__Exercise aim__
Among the entries, find the lines with the string "Vienne" and report them.

__Page-level text extractions__
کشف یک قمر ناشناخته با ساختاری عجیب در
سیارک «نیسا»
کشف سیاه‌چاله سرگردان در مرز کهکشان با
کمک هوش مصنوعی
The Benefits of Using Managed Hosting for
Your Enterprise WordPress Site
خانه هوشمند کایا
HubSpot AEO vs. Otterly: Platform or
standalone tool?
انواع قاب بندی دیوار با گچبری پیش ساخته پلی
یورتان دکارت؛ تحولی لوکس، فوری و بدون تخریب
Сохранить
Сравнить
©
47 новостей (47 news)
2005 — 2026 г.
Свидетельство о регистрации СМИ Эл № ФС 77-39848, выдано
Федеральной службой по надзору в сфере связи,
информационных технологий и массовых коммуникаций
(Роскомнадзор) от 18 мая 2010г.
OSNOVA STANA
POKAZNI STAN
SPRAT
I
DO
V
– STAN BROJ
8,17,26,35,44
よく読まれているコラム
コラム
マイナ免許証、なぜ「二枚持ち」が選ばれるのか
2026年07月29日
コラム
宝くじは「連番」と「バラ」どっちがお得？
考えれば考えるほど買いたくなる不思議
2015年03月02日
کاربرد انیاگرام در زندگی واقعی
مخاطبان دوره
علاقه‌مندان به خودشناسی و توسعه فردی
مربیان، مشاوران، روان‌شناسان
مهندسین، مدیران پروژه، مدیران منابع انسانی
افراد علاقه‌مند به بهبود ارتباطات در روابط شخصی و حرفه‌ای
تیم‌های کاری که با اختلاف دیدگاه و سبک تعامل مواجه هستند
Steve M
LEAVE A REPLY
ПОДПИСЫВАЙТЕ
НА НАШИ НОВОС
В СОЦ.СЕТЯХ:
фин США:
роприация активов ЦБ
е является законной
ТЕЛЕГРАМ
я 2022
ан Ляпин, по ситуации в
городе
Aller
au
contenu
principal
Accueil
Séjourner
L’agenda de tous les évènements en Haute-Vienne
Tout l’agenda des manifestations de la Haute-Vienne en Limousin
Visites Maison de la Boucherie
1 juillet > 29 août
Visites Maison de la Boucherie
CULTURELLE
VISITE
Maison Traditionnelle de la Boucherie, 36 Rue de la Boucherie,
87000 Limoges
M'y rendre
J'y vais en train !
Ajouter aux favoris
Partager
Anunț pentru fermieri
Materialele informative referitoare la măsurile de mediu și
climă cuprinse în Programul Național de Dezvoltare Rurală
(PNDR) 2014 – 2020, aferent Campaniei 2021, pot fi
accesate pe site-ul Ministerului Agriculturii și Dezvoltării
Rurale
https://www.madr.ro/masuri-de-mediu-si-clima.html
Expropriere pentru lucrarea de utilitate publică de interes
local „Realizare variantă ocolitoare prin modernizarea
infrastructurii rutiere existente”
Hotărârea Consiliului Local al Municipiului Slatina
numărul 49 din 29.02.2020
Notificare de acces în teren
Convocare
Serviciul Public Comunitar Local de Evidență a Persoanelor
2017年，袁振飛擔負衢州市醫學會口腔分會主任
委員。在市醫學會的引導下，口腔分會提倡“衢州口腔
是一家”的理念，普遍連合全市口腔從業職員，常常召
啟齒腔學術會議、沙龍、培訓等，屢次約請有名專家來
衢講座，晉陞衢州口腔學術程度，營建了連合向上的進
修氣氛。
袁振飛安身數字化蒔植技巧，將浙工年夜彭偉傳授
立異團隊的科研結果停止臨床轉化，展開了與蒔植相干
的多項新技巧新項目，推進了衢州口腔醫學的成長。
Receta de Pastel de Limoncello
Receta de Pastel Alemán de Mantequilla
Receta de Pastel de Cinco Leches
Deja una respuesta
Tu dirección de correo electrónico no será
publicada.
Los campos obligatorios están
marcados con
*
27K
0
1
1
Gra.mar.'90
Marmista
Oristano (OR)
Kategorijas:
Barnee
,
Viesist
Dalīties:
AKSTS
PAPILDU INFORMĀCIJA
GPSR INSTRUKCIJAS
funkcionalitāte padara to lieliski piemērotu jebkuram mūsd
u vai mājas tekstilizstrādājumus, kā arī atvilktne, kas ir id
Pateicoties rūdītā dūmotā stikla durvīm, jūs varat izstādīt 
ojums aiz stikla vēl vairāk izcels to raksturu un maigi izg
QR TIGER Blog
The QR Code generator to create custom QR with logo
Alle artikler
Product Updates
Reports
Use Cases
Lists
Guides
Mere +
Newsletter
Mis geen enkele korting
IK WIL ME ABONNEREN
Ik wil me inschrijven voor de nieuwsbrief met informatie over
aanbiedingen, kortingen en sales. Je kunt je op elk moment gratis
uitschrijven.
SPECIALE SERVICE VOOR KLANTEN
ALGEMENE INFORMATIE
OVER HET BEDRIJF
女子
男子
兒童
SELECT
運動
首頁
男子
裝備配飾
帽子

__Result of the task__
L’agenda de tous les évènements en Haute-Vienne
Tout l’agenda des manifestations de la Haute-Vienne en Limousin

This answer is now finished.